What is the global impact of these diseases?


  • With respect to the status of FMD in a country, the World Organisation for Animal Health classifies the states into 3 categories:
  1. FMD free with vaccination.
  2. FMD free without vaccination
  3. FMD present with/ without vaccination.
  • This categorisation plays a major role in determining the access a country has to the global livestock market. Of the 3 categories, the states that are FMD free without vaccination enjoy the maximum access to the market. Eg: USA.
  • It is noted that the USA had faced several FMD outbreaks in its history but controlled the issue through the use of measures ranging from vaccination to mass culling.
  • This categorisation is done to prevent the global spread of the disease via imports and exports. Also routine blood screening cannot distinguish between an infected and a vaccinated animal. It would simply show the presence of a virus.
  • High-income countries invest heavily to keep the disease out of their livestock population. They also use trade barriers to keep animal products from FMD prone countries out of their markets.
  • Food and Agricultural organisation of the UN propose slaughtering of infected and exposed animals as the best way to control outbreaks and achieve recognition as an FMD free zone quickly.

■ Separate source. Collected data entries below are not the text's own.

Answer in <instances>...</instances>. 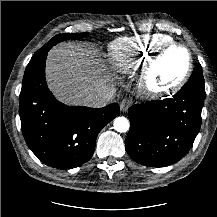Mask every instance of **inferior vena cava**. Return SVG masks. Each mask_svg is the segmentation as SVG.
<instances>
[{
  "label": "inferior vena cava",
  "instance_id": "obj_1",
  "mask_svg": "<svg viewBox=\"0 0 217 217\" xmlns=\"http://www.w3.org/2000/svg\"><path fill=\"white\" fill-rule=\"evenodd\" d=\"M114 96V88H99L84 98V104L93 108H101L111 103Z\"/></svg>",
  "mask_w": 217,
  "mask_h": 217
}]
</instances>
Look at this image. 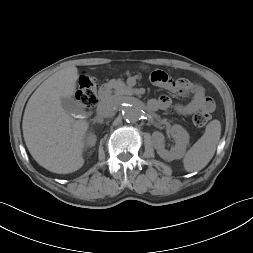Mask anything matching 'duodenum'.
I'll list each match as a JSON object with an SVG mask.
<instances>
[{"label":"duodenum","mask_w":253,"mask_h":253,"mask_svg":"<svg viewBox=\"0 0 253 253\" xmlns=\"http://www.w3.org/2000/svg\"><path fill=\"white\" fill-rule=\"evenodd\" d=\"M109 85H104L99 90V97L100 99H104L108 94Z\"/></svg>","instance_id":"obj_1"}]
</instances>
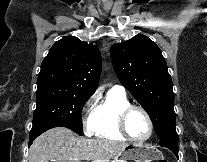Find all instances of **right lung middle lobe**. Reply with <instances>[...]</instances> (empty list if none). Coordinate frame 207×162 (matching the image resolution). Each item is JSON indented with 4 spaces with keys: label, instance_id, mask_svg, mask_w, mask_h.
<instances>
[{
    "label": "right lung middle lobe",
    "instance_id": "obj_1",
    "mask_svg": "<svg viewBox=\"0 0 207 162\" xmlns=\"http://www.w3.org/2000/svg\"><path fill=\"white\" fill-rule=\"evenodd\" d=\"M37 107L33 127L41 125L62 126L77 134L82 133L81 110L90 95L58 88L37 89Z\"/></svg>",
    "mask_w": 207,
    "mask_h": 162
}]
</instances>
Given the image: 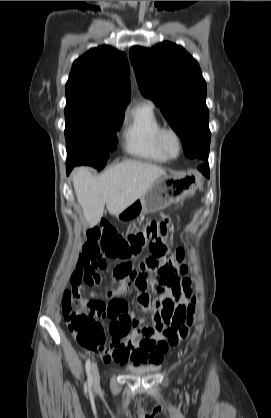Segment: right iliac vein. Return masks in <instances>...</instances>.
<instances>
[{"label":"right iliac vein","mask_w":271,"mask_h":418,"mask_svg":"<svg viewBox=\"0 0 271 418\" xmlns=\"http://www.w3.org/2000/svg\"><path fill=\"white\" fill-rule=\"evenodd\" d=\"M92 378H93L94 387L98 388L100 384V375H99V371H98V367L96 363L92 364Z\"/></svg>","instance_id":"obj_1"}]
</instances>
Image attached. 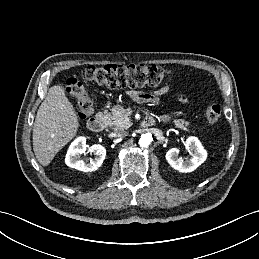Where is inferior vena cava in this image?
Instances as JSON below:
<instances>
[{
    "instance_id": "obj_1",
    "label": "inferior vena cava",
    "mask_w": 259,
    "mask_h": 259,
    "mask_svg": "<svg viewBox=\"0 0 259 259\" xmlns=\"http://www.w3.org/2000/svg\"><path fill=\"white\" fill-rule=\"evenodd\" d=\"M127 135H128V132L125 131L124 129H119L114 132V136L116 138H123V137H126Z\"/></svg>"
}]
</instances>
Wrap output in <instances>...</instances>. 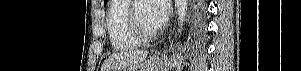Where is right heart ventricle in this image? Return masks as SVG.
Returning <instances> with one entry per match:
<instances>
[{
    "instance_id": "obj_1",
    "label": "right heart ventricle",
    "mask_w": 301,
    "mask_h": 71,
    "mask_svg": "<svg viewBox=\"0 0 301 71\" xmlns=\"http://www.w3.org/2000/svg\"><path fill=\"white\" fill-rule=\"evenodd\" d=\"M130 0H114L109 6L107 31L110 43L116 50L133 49L142 44L130 31L127 11Z\"/></svg>"
}]
</instances>
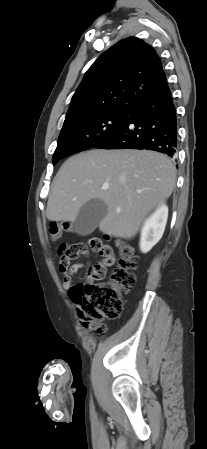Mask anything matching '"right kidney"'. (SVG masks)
Wrapping results in <instances>:
<instances>
[{
	"label": "right kidney",
	"instance_id": "obj_1",
	"mask_svg": "<svg viewBox=\"0 0 207 449\" xmlns=\"http://www.w3.org/2000/svg\"><path fill=\"white\" fill-rule=\"evenodd\" d=\"M168 218V207L161 204L143 224L140 237V250L147 253L161 239Z\"/></svg>",
	"mask_w": 207,
	"mask_h": 449
}]
</instances>
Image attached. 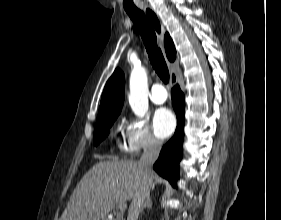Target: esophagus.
I'll use <instances>...</instances> for the list:
<instances>
[{
	"mask_svg": "<svg viewBox=\"0 0 281 220\" xmlns=\"http://www.w3.org/2000/svg\"><path fill=\"white\" fill-rule=\"evenodd\" d=\"M143 11H144V14H145L147 20L153 27L160 45L163 46L165 29H164V26L161 23L158 15L153 11L152 8H150L148 6L143 7ZM168 65L170 67V83H171V86H175L177 83V77H176V74L172 70V64L169 62Z\"/></svg>",
	"mask_w": 281,
	"mask_h": 220,
	"instance_id": "1",
	"label": "esophagus"
}]
</instances>
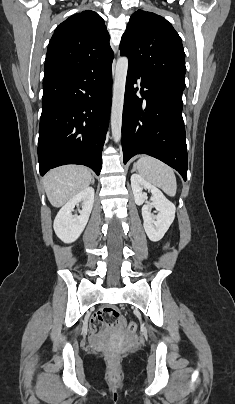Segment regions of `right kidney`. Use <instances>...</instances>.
<instances>
[{
    "instance_id": "ca27d5eb",
    "label": "right kidney",
    "mask_w": 235,
    "mask_h": 404,
    "mask_svg": "<svg viewBox=\"0 0 235 404\" xmlns=\"http://www.w3.org/2000/svg\"><path fill=\"white\" fill-rule=\"evenodd\" d=\"M79 203L82 204L80 215H72ZM94 203V189L87 187L70 199L58 212L54 220V231L65 243H72L83 232L91 214Z\"/></svg>"
}]
</instances>
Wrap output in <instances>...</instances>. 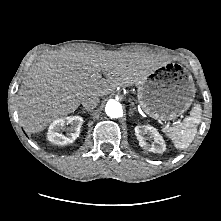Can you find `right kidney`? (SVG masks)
I'll return each instance as SVG.
<instances>
[{"instance_id": "right-kidney-1", "label": "right kidney", "mask_w": 221, "mask_h": 221, "mask_svg": "<svg viewBox=\"0 0 221 221\" xmlns=\"http://www.w3.org/2000/svg\"><path fill=\"white\" fill-rule=\"evenodd\" d=\"M82 124L83 118L80 116H68L56 119L48 128L47 139L56 145L72 143L79 137ZM65 125H70L66 136L61 133Z\"/></svg>"}]
</instances>
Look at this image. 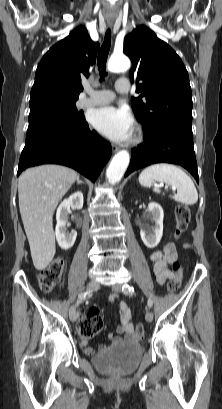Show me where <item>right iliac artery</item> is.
Listing matches in <instances>:
<instances>
[{"mask_svg":"<svg viewBox=\"0 0 222 409\" xmlns=\"http://www.w3.org/2000/svg\"><path fill=\"white\" fill-rule=\"evenodd\" d=\"M90 295V293L84 292V293H80L78 295V300L76 302V306H78L83 300H85L88 296Z\"/></svg>","mask_w":222,"mask_h":409,"instance_id":"82829eb1","label":"right iliac artery"}]
</instances>
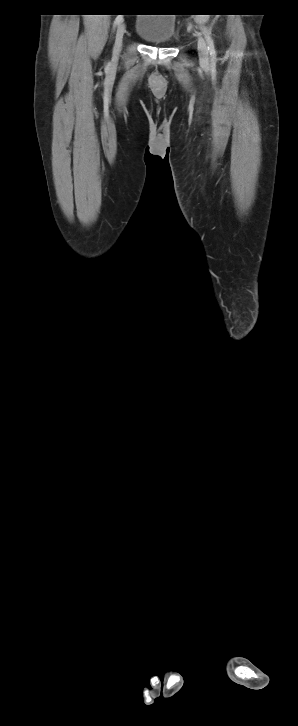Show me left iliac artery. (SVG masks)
I'll list each match as a JSON object with an SVG mask.
<instances>
[{
    "instance_id": "1",
    "label": "left iliac artery",
    "mask_w": 298,
    "mask_h": 726,
    "mask_svg": "<svg viewBox=\"0 0 298 726\" xmlns=\"http://www.w3.org/2000/svg\"><path fill=\"white\" fill-rule=\"evenodd\" d=\"M203 33H204L206 42L208 44V51H209L211 60L214 61L216 59V50H215L213 39L211 38L210 32L206 28L203 29Z\"/></svg>"
}]
</instances>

  • The highest incidence of Brucellosis is seen in the Middle-East, the Mediterranean Region, Sub-Saharan Africa, India, China, Peru, and Mexico.
  • Currently, the countries located in the Central and South-west Asia are seeing the greatest increase in the Brucellosis cases.
  • Several nations located in Western and Northern Europe is believed to be free from this disease.
  • The other countries like Canada, Japan, Australia, and New Zealand are also free from the agent.
  • The mass eradication campaigns by these countries have made them free from this agent.
  • The Brucella species were weaponised by the advanced countries in the 20th
  • In 1954, suis was used as a biological weapon by the US.
  • The US had destroyed their entire biological weapons in 1971-72 under the order of President Nixon.

Way forward

  • Given the increasing population of livestock in the country as evident from the 20th livestock census, such programs focusing on safeguarding the health of the animals is vital.
  • Improving the quality of livestock is essential for improving farmer income.
  • Such measures are more efficient in ensuring farmer welfare than income supports.
  • Given the restrictions imposed on animal products from FMD affected countries, India needs to take more proactive measures to achieve the status of FMD free nation.
  • Delay in dealing with the problem impedes India from realising its potential as a global leader in the livestock sector. The dairy industry needs a major boost in this region.
  • Given India’s reluctance towards culling cattle, mass vaccination is the next best option. However, care must be taken as consumer countries are wary of developing countries resorting to mass vaccination campaigns to mask outbreaks.
  • Mass vaccination campaigns must be sustained over the long term. Otherwise, it will not be possible to break the transmission cycle.
  • A major issue in tackling FMD is the temporary nature of the protection offered by the vaccines. Repetitive vaccination implies a requirement of veterinary infrastructure, especially in rural areas.
  • Making the vaccines readily available to the animal husbandry sector is vital in improving coverage. In the absence of universal coverage, the entire purpose of making India free from these diseases would be lost given the contagious nature of these diseases.
  • More research and development is to be encouraged to evolve more efficient ways of curbing the disease.
  • Surveillance is an important component in the fight against these diseases. The state must take measures to monitor outbreaks, hotspots, etc.
  • Awareness is also a vital component. Farmers must be educated on the necessity of vaccinating their livestock.
  • Occupational hygiene is to be emphasised on to prevent adverse health effects among the farmworkers.
  • Farm hygiene, good practices, etc., must be standardised. These should be followed by the animal husbandry sector to reduce the vulnerability to the diseases.